Лидия улыбнулась – впервые за долгое время искренне и светло:

– Значит, он всё-таки добился своего. Заставил нас услышать друг друга.

Ветер играл листвой над их головами, солнце пробивалось сквозь кроны деревьев, рисуя на дорожке причудливый узор. Где-то вдалеке играли дети – их смех доносился до скамейки, напоминая о времени, когда всё было проще и понятнее.

– Лид, – вдруг сказал Арсений, – а помнишь, как мы на этой скамейке делили последнее мороженое?

– Помню, – рассмеялась она. – Ты всегда говорил, что тебе досталась меньшая часть.

– А отец тогда сказал...

– "Неважно, сколько у тебя мороженого, важно, с кем ты его делишь", – закончили они хором и рассмеялись – впервые за долгие месяцы.

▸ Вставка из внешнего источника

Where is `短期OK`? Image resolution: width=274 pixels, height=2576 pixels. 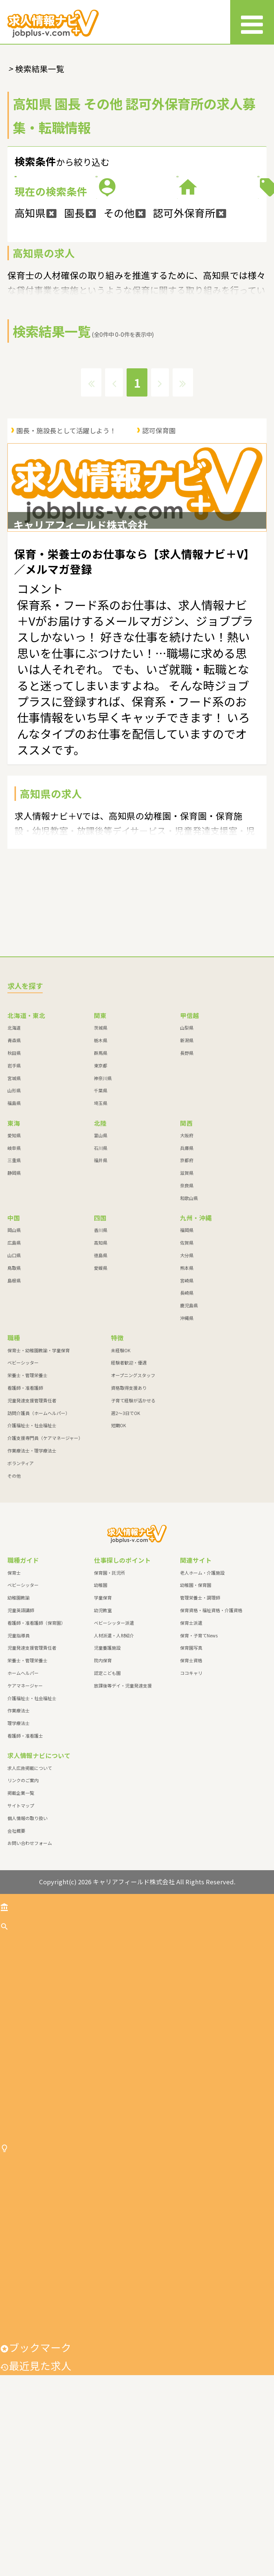 短期OK is located at coordinates (118, 1557).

Старинный дубовый стол в доме матери утопал в угощениях. Лидия расставляла последние блюда – всё любимое отцовское: пирог с капустой, солянка, морковные котлеты, которые он называл "секретным оружием против хандры".

С портрета на стене смотрел отец – моложе, чем они его помнили, но с той же характерной полуулыбкой. Фотография была сделана в год открытия его фирмы. Арсений поймал себя на мысли, что теперь видит в этой улыбке не только гордость победителя, но и тревогу за будущее семьи.

– Мам, можно я займу папино место? – спросил он, останавливаясь у резного стула во главе стола.

Анна Павловна кивнула, украдкой вытирая слезу:

– Конечно, сынок. Он бы этого хотел.

Вокруг стола собралась вся семья: Лидия с мужем, Арсений с Мариной, мать. В центре стола – любимый заварник отца с отбитым носиком, от которого поднимался ароматный пар.

Арсений поднял бокал. Рука чуть дрожала:

– Знаете, я долго думал, что сказать. Мы были глупы, но отец... отец бы нас простил. Он всегда прощал, даже когда мы этого не заслуживали.

Лидия положила руку ему на плечо. Её пальцы чуть сжались – молчаливый знак поддержки.

– Давайте не повторять его ошибок, – продолжил Арсений. – Он молчал, пытаясь защитить каждого из нас. А мы будем говорить. Обо всём. Даже если больно, даже если страшно.

– За папу, – тихо сказала Лидия, поднимая свой бокал.

– И за новое начало, – добавила Анна Павловна.

В окно заглядывало закатное солнце, окрашивая комнату в тёплые тона. Где-то в глубине дома тикали старые часы – свидетели стольких семейных историй. А над столом витал знакомый с детства аромат отцовского чая – особенного, с чабрецом и смородиновым листом.

Теперь этот заварник с отбитым носиком будут передавать из рук в руки, от одного воскресного ужина к другому – молчаливое напоминание о том, что нет ничего важнее семьи. И где-то там, Арсений был уверен, отец улыбался своей фирменной полуулыбкой, глядя на наконец-то воссоединившихся детей.